Fiduciary means 'of a trust, trustee, or trusteeship' or 'held or given in trust'. What most NEDs quickly forget (if they know it at all) is that they are fiduciaries of those who appointed them and who really own the company, namely the shareholders. The job of any director-most of all independent NEDs-is to ensure the company performs efficiently to maximise long-term value for the shareholders, while respecting the interests of other stakeholders. Unfortunately, this fiduciary responsibility is discharged by far too few. Often, NEDs are rubber-stamps of the management.

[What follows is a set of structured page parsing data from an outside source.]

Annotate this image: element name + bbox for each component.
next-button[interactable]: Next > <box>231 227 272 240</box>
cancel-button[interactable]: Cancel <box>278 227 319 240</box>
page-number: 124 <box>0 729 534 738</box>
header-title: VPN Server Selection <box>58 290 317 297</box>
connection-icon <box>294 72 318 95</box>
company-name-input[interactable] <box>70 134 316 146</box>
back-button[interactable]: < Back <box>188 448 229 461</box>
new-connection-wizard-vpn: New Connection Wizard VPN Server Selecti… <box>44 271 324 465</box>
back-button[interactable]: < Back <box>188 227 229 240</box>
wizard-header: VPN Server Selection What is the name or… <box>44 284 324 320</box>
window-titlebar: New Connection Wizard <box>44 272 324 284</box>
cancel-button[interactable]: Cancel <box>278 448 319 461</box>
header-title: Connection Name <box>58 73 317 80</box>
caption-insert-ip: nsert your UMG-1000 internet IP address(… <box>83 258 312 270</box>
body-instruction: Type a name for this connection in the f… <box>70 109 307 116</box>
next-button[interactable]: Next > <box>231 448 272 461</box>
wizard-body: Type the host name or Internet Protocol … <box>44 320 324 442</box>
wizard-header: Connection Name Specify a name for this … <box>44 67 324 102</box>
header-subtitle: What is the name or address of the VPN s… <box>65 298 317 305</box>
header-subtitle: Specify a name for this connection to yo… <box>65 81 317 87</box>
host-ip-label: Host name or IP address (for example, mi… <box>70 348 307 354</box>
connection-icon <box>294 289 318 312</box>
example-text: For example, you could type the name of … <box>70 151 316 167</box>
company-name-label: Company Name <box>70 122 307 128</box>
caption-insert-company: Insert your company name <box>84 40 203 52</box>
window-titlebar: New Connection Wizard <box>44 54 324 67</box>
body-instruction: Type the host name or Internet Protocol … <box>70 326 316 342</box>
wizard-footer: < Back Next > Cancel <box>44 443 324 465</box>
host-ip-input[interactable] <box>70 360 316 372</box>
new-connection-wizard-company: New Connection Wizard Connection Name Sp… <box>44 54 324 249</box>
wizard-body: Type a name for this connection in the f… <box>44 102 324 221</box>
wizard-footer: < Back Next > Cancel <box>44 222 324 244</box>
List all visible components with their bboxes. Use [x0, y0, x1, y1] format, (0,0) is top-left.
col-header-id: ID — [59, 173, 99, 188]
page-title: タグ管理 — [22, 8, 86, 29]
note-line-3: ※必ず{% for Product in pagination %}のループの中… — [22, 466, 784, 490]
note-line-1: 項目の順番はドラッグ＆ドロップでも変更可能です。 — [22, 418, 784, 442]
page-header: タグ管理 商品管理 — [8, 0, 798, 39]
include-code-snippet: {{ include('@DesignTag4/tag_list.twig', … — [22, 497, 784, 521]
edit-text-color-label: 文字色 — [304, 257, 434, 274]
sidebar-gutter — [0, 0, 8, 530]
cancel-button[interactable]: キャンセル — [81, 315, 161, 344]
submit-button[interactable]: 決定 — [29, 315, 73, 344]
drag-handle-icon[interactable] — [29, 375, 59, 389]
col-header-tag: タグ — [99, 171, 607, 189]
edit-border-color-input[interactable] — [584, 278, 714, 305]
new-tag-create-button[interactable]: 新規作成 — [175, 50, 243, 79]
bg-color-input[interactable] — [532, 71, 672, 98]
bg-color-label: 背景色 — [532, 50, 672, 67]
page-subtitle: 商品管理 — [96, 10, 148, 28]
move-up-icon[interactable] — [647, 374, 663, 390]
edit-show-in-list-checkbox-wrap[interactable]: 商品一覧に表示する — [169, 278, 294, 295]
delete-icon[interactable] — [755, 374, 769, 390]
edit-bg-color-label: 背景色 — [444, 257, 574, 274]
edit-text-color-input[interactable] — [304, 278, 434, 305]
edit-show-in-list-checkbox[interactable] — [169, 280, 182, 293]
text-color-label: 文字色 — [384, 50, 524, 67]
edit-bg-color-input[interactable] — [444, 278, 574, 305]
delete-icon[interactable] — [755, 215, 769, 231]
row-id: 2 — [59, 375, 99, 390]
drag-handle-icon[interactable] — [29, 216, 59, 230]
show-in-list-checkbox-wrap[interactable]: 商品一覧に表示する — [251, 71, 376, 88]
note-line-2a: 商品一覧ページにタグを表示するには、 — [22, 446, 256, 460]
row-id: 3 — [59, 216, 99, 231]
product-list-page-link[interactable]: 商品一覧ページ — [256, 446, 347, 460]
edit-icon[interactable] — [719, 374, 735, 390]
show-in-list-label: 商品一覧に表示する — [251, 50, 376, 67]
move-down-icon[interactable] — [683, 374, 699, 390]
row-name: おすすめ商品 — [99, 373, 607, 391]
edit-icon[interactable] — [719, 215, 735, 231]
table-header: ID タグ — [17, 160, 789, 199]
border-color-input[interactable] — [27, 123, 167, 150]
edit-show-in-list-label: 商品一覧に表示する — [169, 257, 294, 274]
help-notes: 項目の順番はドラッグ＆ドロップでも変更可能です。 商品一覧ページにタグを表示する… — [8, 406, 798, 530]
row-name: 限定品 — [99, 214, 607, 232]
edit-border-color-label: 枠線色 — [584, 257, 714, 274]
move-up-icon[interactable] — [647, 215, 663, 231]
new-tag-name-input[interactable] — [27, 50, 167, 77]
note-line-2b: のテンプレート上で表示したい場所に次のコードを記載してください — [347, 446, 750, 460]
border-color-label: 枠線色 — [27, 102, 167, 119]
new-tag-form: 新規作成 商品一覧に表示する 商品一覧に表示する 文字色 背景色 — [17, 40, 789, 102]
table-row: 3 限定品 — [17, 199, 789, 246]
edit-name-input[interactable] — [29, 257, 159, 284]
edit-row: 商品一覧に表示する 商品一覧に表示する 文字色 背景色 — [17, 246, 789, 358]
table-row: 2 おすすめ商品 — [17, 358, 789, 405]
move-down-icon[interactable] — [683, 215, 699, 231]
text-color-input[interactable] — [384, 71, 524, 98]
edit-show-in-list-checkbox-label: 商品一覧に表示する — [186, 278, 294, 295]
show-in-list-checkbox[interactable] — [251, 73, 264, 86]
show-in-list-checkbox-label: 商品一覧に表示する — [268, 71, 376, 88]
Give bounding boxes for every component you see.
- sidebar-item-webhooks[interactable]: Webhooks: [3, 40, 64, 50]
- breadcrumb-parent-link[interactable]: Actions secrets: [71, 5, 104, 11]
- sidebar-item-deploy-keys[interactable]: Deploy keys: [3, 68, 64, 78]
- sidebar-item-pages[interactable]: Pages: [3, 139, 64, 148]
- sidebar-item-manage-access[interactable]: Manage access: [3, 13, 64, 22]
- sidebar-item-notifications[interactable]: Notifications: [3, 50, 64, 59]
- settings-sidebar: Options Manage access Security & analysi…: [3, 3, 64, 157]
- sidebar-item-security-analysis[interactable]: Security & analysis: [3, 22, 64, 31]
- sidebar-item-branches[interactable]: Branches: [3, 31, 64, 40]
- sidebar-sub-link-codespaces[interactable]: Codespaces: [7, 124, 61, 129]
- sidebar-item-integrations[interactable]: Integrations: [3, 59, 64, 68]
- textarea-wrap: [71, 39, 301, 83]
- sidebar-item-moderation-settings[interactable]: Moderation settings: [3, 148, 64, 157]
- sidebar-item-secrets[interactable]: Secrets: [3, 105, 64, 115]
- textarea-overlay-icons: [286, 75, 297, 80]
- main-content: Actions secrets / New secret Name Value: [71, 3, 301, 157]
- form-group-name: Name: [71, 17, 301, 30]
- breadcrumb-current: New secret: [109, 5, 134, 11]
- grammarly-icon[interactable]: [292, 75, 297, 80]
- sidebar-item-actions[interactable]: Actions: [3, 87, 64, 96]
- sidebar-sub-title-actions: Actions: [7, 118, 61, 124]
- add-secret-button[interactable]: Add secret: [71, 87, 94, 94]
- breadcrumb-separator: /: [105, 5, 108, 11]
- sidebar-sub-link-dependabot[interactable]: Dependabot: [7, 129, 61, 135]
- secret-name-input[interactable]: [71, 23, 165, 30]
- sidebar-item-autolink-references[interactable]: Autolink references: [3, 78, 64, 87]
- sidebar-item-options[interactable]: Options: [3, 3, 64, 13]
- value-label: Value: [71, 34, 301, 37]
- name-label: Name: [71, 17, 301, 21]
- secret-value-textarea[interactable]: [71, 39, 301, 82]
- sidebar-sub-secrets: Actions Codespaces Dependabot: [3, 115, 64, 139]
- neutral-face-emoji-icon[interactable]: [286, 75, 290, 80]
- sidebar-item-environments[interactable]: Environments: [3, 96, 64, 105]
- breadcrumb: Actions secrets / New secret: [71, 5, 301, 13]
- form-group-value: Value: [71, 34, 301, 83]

The purpose of appointing NEDs is two-fold: to provide a company with knowledge, objectivity and judgement of a kind that may not be available if the board has only full-time executives; and to ensure that the performance of EDs and the management are up to standard. Independence doesn't mean adopting non-collegial and adversarial positions. NEDs should assist management in moving the business forward, enhancing reputation and raising corporate value. But such support shouldn't be uncritical. NEDs must be independent enough to face contentious issues, and professional enough to assess them properly. The acid test of the balance of any board is whether it can, when the chips are down, stand up to the CEO and, if necessary, replace him.
Such independence is a rarity on the boards of our companies. The most important reason for this has to do with the demand side-the majority doesn't wish to have professionally competent, independent people on their boards. Legacies of the managing agency system continue to influence corporate India. Till the early '90s, the growth of private listed companies was driven more by debt than equity. Since term-lenders were generous public financial institutions (FIs) with high tolerance for mismanagement, most companies were run by promoters with insignificant ownership. So that, promoters (Indian or foreign) wielded far more control over 'their' companies than they deserved.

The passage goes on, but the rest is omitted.